I’ve started using Maven to manage my java projects, and overall I’m very happy with it. It seems to be more mature than ivy, with better documentation, and the vast majority of tasks that I need “just work” (just don’t ask me about jni–that’s another post).
Today, (and yesterday, and a good portion of the night in-between) I ran into a nasty bug in a library that I didn’t know my code depended on. It isn’t particularly important what I was working on, but just for context: I needed to strip a lot of text content out of nodes in the complete wikipedia revision history dump, so I was using Sax to parse the xml stream, filter out the stuff I wanted filtered out, and save the stuff that, well, I wanted saved. Being that the input was all of wikipedia, there were a fair number of unicode characters in there. As it turns out, the 2.6.2 xercesImpl has some sort of bug that allows xml with certain characters to be read without throwing exceptions, but when you try to write the chars that were actually read, you end up trying to write characters that aren’t valid in xml. Even if I’d known that in advance, my response would have been something like “ok, so what? I’m not using xercesImpl, and certainly not a version that old”.

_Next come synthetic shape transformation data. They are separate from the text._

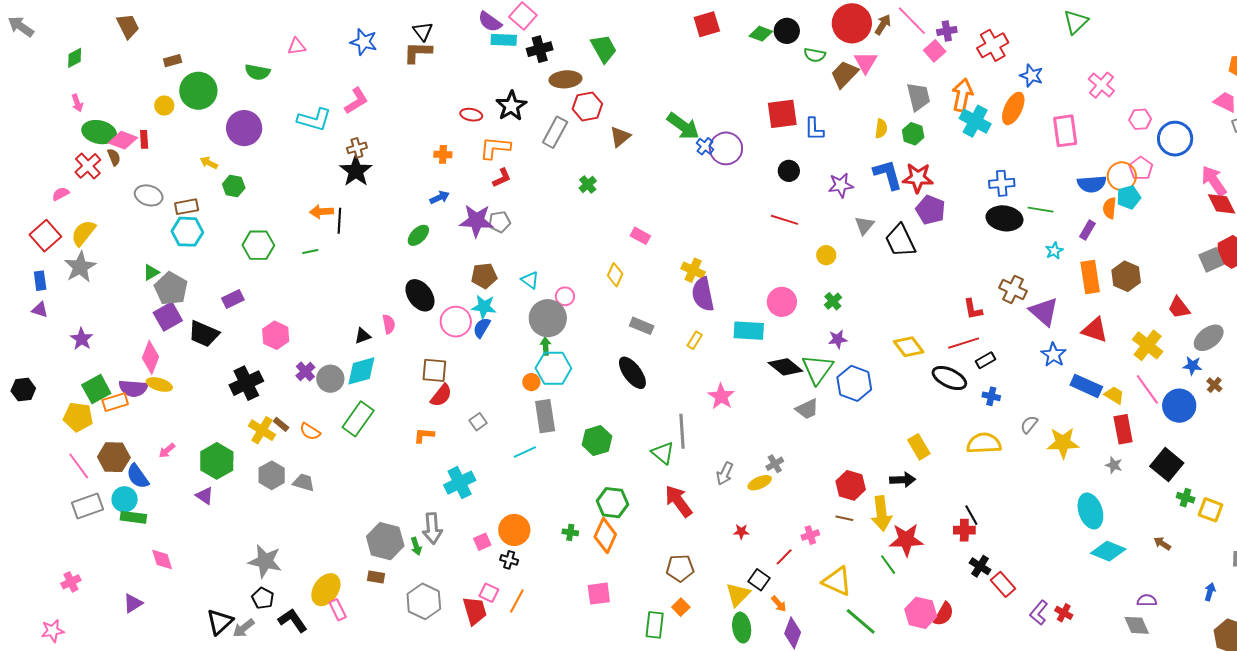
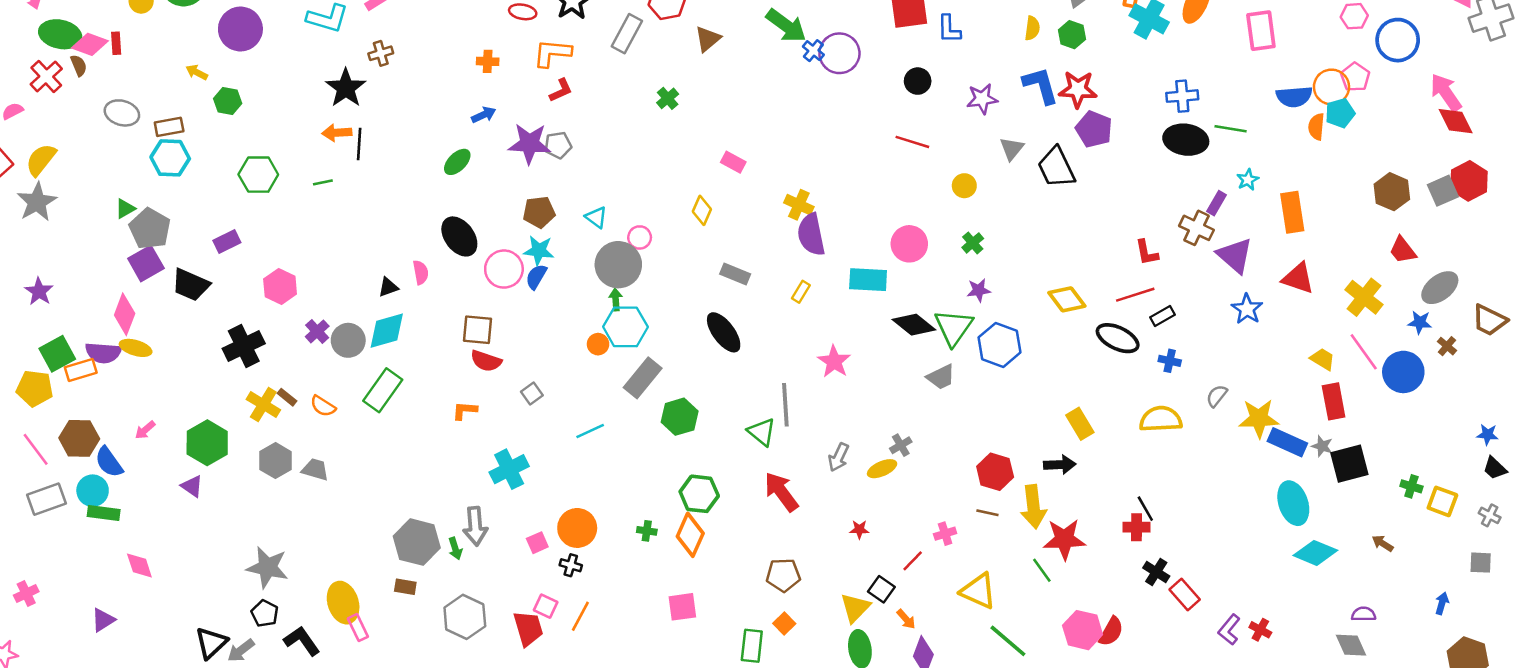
black star: (356, 171) -> (346, 88), moved
purple rectangle: (1087, 230) -> (1217, 203), moved
brown hexagon: (1126, 276) -> (1392, 192), moved
blue rectangle: (1086, 386) -> (1287, 442), moved
red semicircle: (441, 395) -> (486, 361), turned 70
gray rectangle: (545, 416) -> (643, 378), moved, turned 48
black square: (1167, 465) -> (1349, 464), moved, turned 36
yellow ellipse: (326, 590) -> (343, 603), turned -52

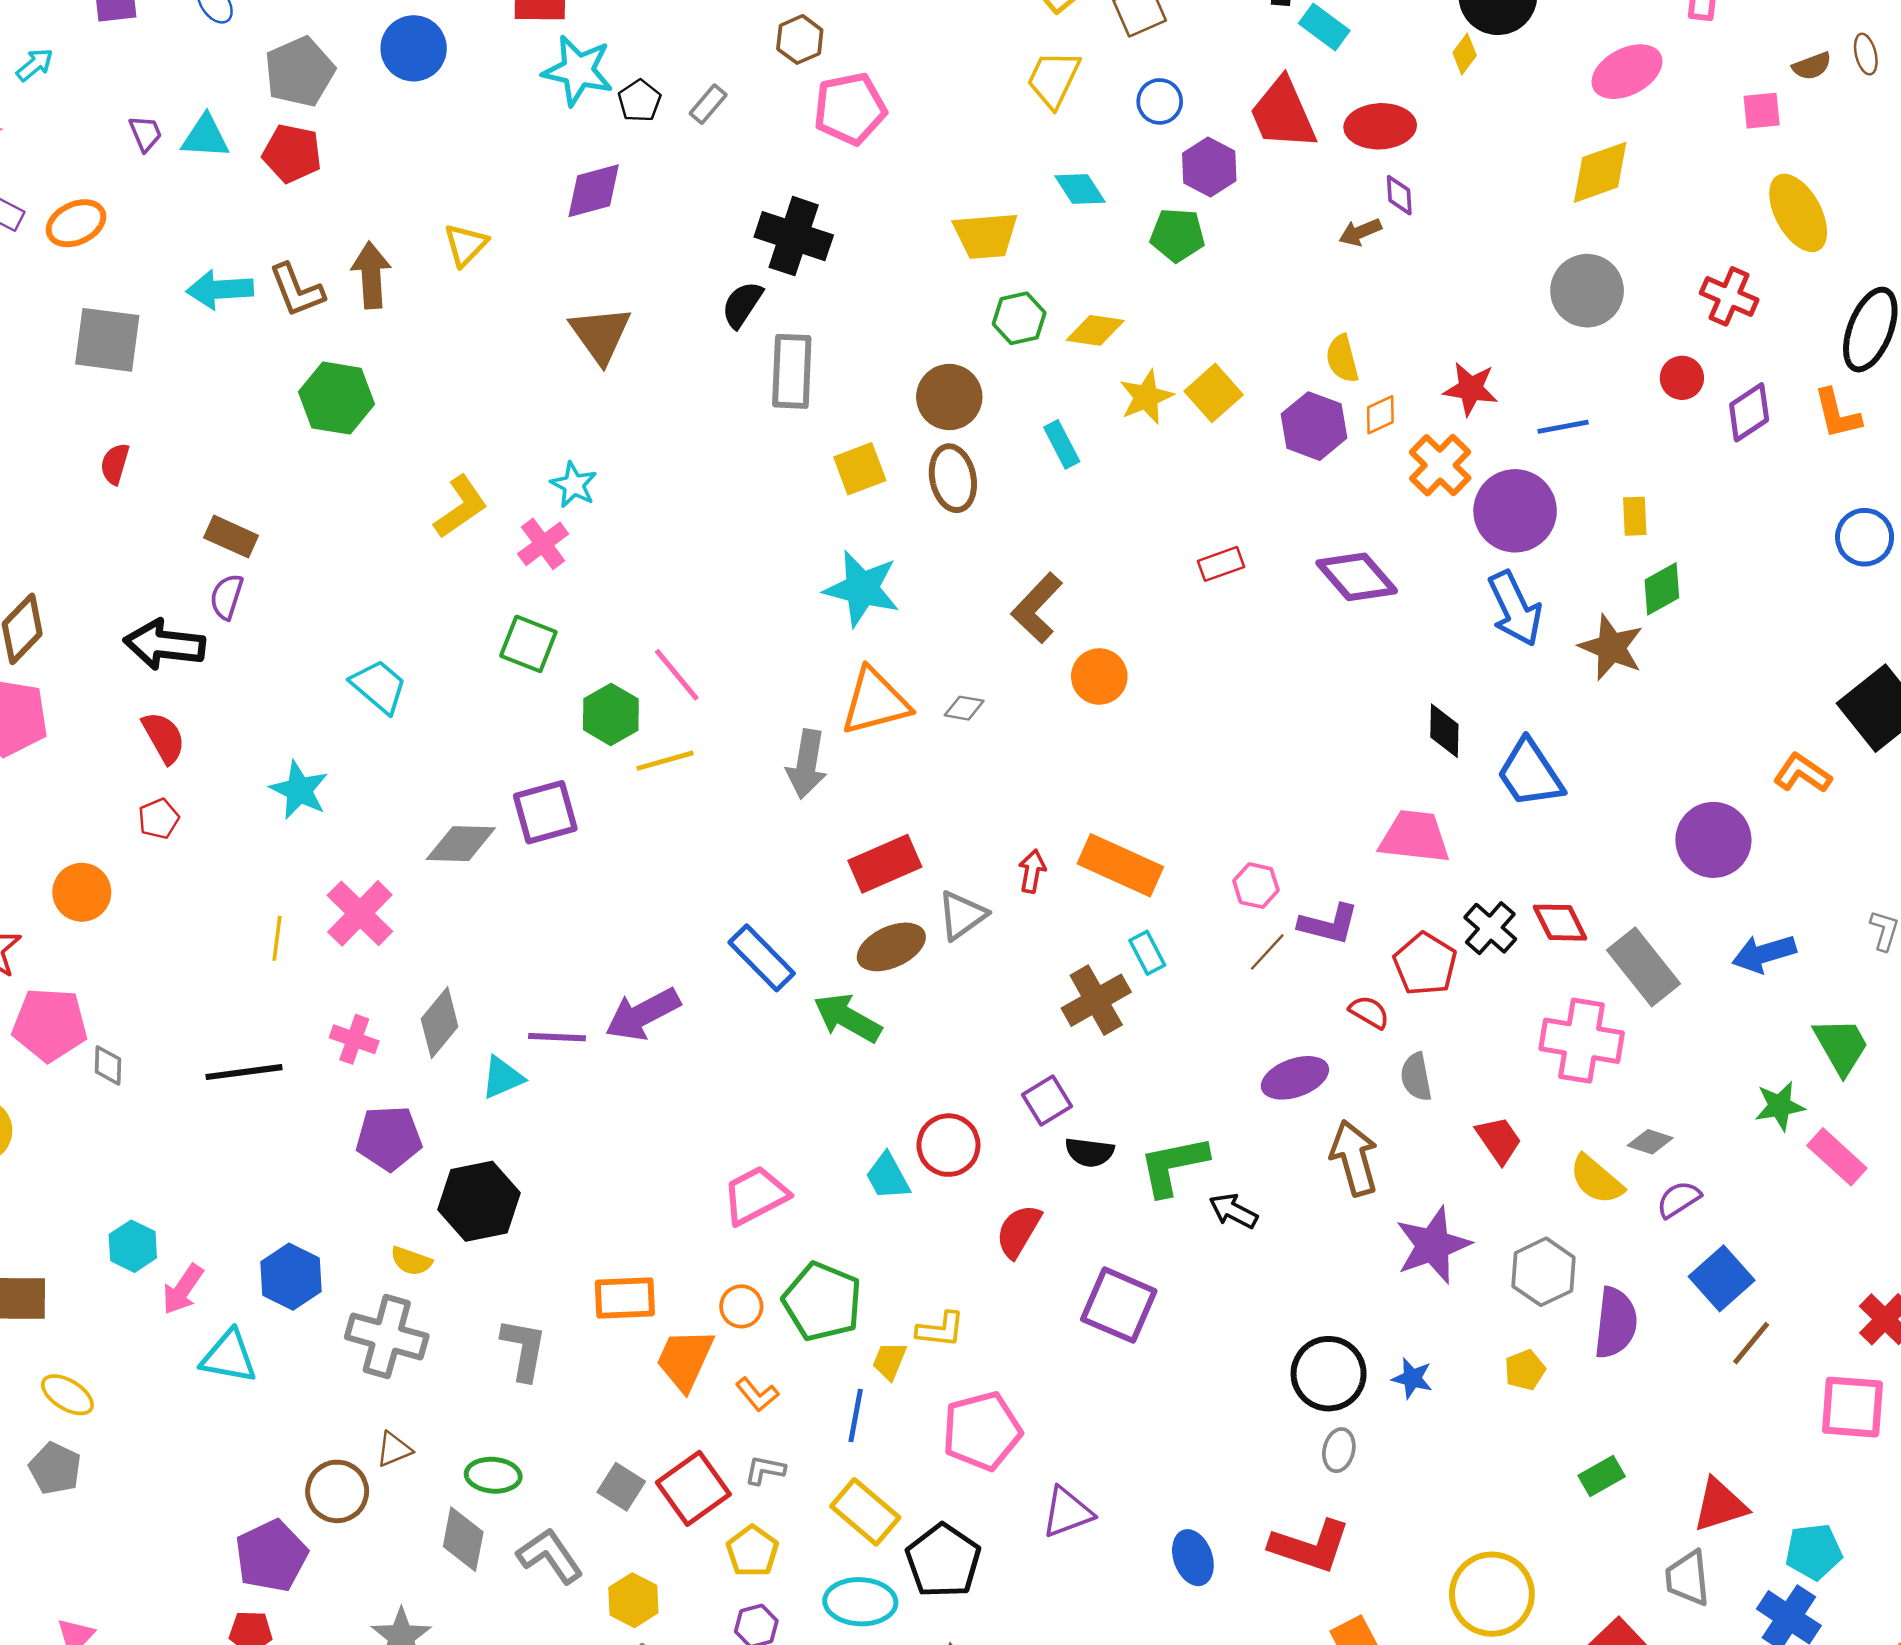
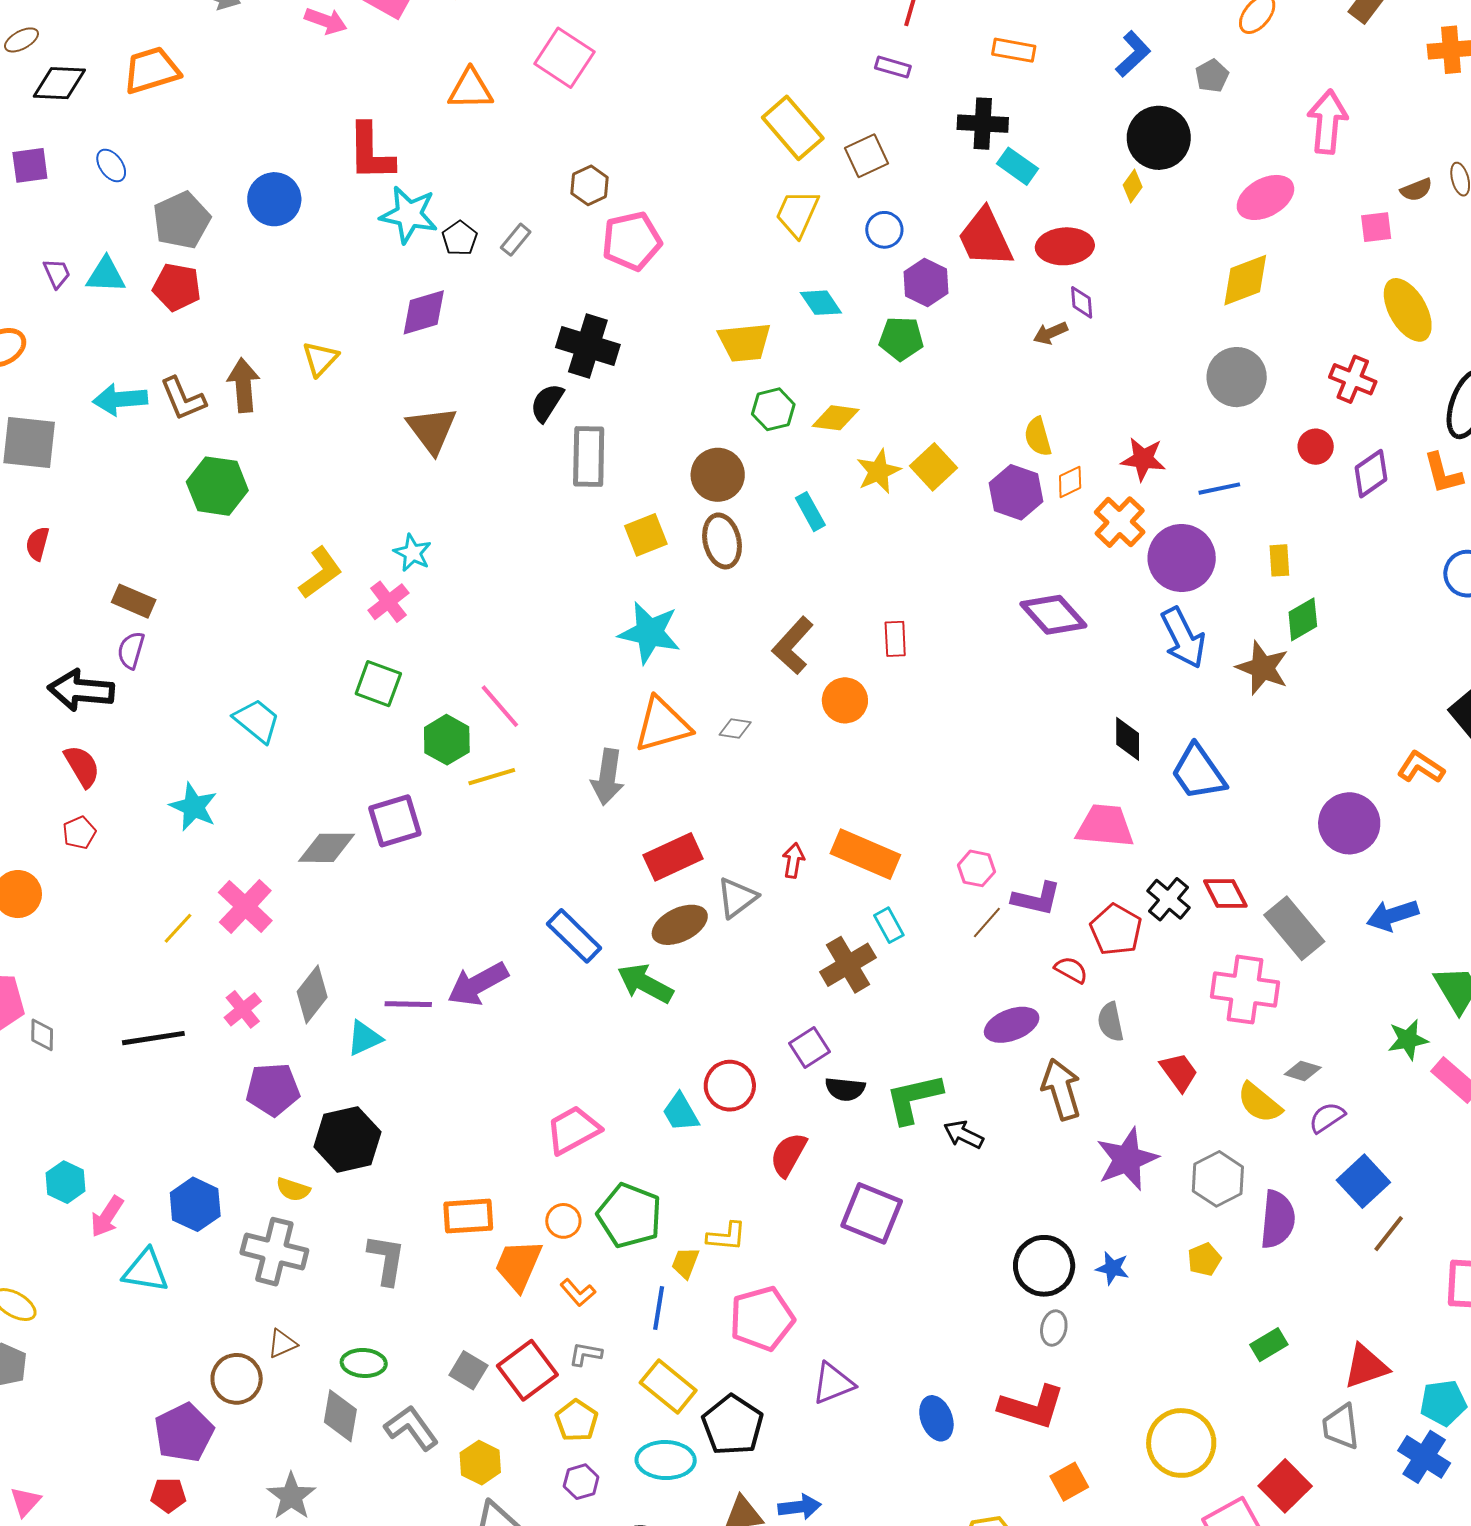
red rectangle: (1221, 564) -> (895, 639), moved, turned -72
yellow line: (277, 938) -> (178, 928), turned 36
pink cross: (354, 1039) -> (243, 1009), turned 33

You see, in addition to using Maven, I’ve also been using the Google Collections and JSR305 libraries, so I just drop those
<dependency> entries into the pom for all my new projects–I just assume that I’ll need them, and I usually do.
Unfortunately, JSR305 1.3.8 depends on jaxen 1.1.1, which depends on xercesImpl 2.6.2 (jaxen also needs this dependency via xom 1.0, for what that’s worth).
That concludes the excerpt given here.